7) it always protects, always trusts, always hopes, always perseveres.

DISCIPLINE
It is very important that we discipline our children for our peace in the future and for their reward in the kingdom of God and their own contributions to the society.
Proverbs 3:11-12
11) My son, do not hate the Lord's training. Do not object when He corrects you.
12) The Lord trains those He loves. He is like a father; who trains the son he is pleased with." 
Proverbs 13:24
"He that spareth his rod hateth his son; but he that loveth him disciplines him promptly."

TEACH
We are responsible for teaching our children on ethics, mannerism, responsibility and how to handle situations. As leaders we must lead by our own examples.
Deuteronomy 6: 4-9
4) Hear, O Israel: The Lord our God, the Lord is one; 
5) Love the Lord your God with all your heart and with all your soul and with all your strength. 
6) These commandments that I give you today are to be on your hearts. 
7) Impress them on your children. Talk about them when you sit at home and when you walk along the road, when you lie down and when you get up. 
8) Tie them as symbols on  hands and bind them on your foreheads. 
9) Write them on the door-frames of your houses and on your gates.

TIME
Create and spend time with your kids they will remember this for life, although you are now solely responsible for providing for them however do not put in all the extra hours at work and party all night at the expense of yours and their future.
Ephesians 5:15-17
15) Look carefully then how you walk, not as unwise but as wise, 
16 ) making the best use of the time, because the days are evil. 
17) Therefore do not be foolish, but understand what the will of the Lord is.

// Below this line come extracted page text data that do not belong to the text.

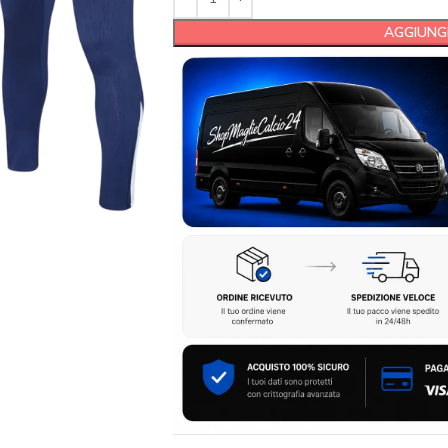
AGGIUNGI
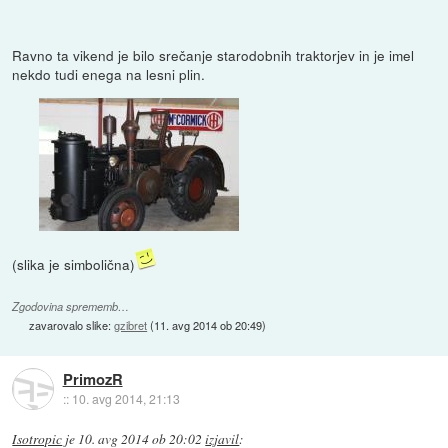
Ravno ta vikend je bilo srečanje starodobnih traktorjev in je imel
nekdo tudi enega na lesni plin.
(slika je simbolična)
Zgodovina sprememb…
zavarovalo slike:
gzibret
(
11. avg 2014 ob 20:49
)
PrimozR
::
10. avg 2014, 21:13
Isotropic
je
10. avg 2014 ob 20:02
izjavil
:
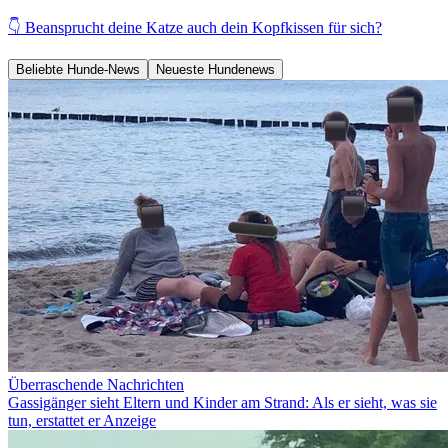
👇 Beansprucht deine Katze auch dein Kopfkissen für sich?
Beliebte Hunde-News
Neueste Hundenews
Überraschende Nachrichten
Gassigänger sieht Eltern und Kinder am Strand: Als er sieht, was sie
tun, erstattet er Anzeige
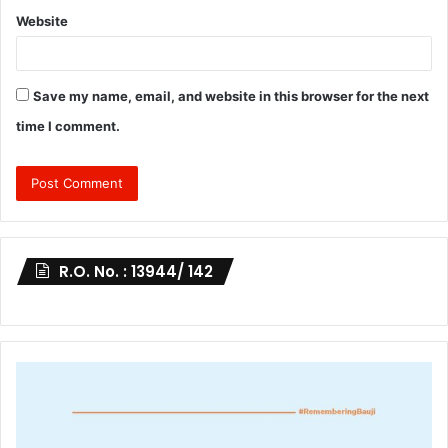
Website
Save my name, email, and website in this browser for the next
time I comment.
R.O. No. : 13944/ 142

Finally do not be afraid because our father has promised us that we are for great signs and wonder but we must be obedient and do our part and then watch God keep his promise.

Dear father, 
Your Word says you will be a father to the fatherless and so we come before you today in humility and neediness to ask you to fulfill your promises in the life's of our dear children for their own benefits and for the relief and benefits of us mothers. Many widows go to bed at night overwhelmed and exhausted and hardly able to sleep with their minds working overtime and their stress levels at a high as they take on the work and responsibilities of a father and a mother, please lord do remember your promises to give us  rest. 

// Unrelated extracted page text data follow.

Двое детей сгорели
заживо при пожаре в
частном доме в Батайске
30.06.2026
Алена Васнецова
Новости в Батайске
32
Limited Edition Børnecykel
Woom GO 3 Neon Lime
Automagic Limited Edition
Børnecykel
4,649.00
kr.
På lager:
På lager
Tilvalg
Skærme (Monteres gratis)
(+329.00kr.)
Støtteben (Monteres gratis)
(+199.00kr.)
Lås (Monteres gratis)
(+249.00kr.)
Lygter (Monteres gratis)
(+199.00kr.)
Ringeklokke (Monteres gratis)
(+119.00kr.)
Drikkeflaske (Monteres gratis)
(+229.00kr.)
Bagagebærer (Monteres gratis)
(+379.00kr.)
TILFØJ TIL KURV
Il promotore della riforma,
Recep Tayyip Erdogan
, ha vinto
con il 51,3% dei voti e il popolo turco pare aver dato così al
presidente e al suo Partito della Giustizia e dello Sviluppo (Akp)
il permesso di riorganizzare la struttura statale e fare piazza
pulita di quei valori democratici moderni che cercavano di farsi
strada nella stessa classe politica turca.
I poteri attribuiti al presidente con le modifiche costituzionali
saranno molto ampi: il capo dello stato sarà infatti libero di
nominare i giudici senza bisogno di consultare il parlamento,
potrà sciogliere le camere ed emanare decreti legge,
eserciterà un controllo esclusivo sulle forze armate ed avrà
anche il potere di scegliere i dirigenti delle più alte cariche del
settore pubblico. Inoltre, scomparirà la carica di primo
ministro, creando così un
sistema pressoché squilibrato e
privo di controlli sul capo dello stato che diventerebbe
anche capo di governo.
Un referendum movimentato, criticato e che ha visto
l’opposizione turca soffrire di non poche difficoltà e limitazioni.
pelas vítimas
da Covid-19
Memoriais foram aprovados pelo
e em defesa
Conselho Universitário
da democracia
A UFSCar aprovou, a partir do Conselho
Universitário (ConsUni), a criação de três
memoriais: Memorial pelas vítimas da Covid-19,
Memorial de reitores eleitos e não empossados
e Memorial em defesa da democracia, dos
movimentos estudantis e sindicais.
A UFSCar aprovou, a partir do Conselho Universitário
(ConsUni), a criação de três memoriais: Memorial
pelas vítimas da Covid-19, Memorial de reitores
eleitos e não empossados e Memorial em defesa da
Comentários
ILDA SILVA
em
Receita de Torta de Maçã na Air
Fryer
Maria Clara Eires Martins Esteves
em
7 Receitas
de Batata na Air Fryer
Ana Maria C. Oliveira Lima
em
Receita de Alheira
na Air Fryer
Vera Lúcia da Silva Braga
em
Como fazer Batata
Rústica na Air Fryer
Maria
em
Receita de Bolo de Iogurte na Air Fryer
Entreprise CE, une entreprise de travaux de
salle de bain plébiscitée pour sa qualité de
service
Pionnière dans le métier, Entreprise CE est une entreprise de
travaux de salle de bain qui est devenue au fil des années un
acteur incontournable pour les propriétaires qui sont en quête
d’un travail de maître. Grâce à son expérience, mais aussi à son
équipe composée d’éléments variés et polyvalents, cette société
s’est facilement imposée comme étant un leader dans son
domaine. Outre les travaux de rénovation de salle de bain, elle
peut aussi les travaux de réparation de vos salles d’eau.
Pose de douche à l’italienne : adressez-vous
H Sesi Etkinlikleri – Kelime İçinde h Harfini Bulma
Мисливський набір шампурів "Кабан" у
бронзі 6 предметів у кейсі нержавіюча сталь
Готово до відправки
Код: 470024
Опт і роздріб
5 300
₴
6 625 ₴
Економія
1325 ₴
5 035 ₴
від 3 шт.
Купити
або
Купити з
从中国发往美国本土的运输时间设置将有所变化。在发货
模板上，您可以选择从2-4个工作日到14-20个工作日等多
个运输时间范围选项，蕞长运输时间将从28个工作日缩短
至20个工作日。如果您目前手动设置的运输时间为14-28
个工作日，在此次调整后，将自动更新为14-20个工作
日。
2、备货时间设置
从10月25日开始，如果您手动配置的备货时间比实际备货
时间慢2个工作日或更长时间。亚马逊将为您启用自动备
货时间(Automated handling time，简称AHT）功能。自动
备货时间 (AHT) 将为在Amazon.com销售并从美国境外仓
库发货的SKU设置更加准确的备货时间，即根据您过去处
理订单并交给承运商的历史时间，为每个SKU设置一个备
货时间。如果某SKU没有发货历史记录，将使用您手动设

I pray for our growing teenagers who are trying to find their place, who battle with so much peer pressure and perhaps do no know how to speak to mummy because she may not understand. Lord secure their salvation and fill their hearts with your scriptures and relief them of any pain or anger they feel and light up their paths so they me see you more as they step into the purpose you have for their lives. 
Thank you lord for answered prayers.